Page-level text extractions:

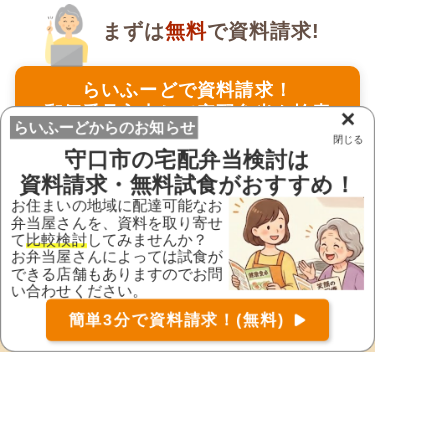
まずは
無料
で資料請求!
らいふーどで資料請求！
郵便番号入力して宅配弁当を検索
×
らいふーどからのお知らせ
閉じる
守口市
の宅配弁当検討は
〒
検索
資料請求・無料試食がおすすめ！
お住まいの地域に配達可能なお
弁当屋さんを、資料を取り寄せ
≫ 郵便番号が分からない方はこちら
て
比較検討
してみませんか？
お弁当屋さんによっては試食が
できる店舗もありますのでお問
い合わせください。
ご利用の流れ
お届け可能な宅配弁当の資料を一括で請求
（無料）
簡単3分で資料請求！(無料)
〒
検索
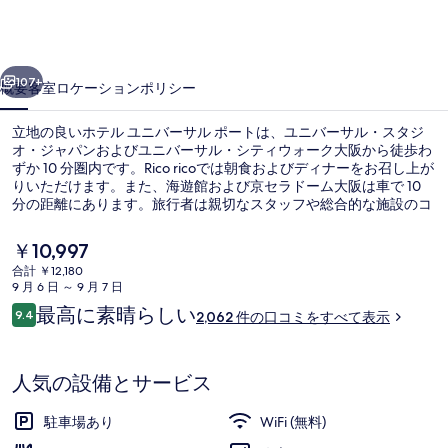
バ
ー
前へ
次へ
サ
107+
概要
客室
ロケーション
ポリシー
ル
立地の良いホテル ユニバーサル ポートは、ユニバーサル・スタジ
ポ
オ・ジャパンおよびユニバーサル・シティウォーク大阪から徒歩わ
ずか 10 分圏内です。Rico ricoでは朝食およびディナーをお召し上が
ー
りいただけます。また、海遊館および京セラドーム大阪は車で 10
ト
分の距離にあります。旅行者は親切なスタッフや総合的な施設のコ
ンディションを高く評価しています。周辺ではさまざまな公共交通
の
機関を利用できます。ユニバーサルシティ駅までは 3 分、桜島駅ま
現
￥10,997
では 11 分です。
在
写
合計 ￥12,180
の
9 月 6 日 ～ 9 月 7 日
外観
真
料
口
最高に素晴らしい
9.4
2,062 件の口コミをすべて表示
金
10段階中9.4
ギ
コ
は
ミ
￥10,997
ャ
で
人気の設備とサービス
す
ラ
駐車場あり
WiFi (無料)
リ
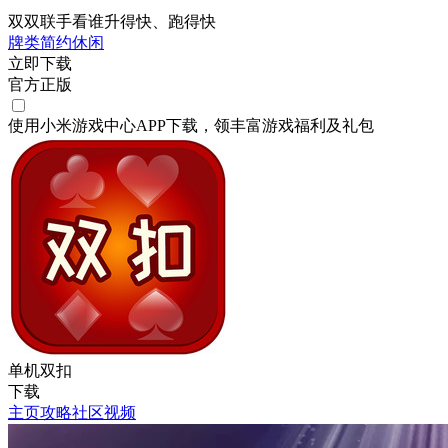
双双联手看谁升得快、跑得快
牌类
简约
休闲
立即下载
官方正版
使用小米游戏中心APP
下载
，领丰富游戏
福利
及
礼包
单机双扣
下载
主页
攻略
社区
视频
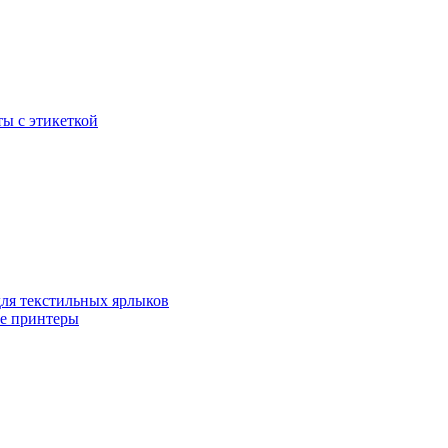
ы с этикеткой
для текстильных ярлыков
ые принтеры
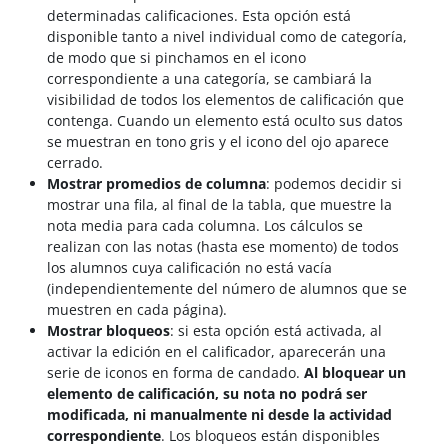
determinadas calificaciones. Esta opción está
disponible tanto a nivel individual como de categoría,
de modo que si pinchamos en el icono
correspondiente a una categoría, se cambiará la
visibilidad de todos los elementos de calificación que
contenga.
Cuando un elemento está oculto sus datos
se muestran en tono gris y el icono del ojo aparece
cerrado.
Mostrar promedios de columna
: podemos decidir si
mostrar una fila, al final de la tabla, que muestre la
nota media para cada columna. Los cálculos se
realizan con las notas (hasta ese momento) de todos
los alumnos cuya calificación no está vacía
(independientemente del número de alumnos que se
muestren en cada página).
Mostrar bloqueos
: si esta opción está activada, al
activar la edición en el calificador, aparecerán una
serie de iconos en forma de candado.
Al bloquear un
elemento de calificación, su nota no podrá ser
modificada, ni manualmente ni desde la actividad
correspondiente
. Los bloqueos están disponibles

■ Task brief: Among the lines above, which ones hold the string "columna"? Show them.

■ Response box:
Mostrar promedios de columna
nota media para cada columna. Los cálculos se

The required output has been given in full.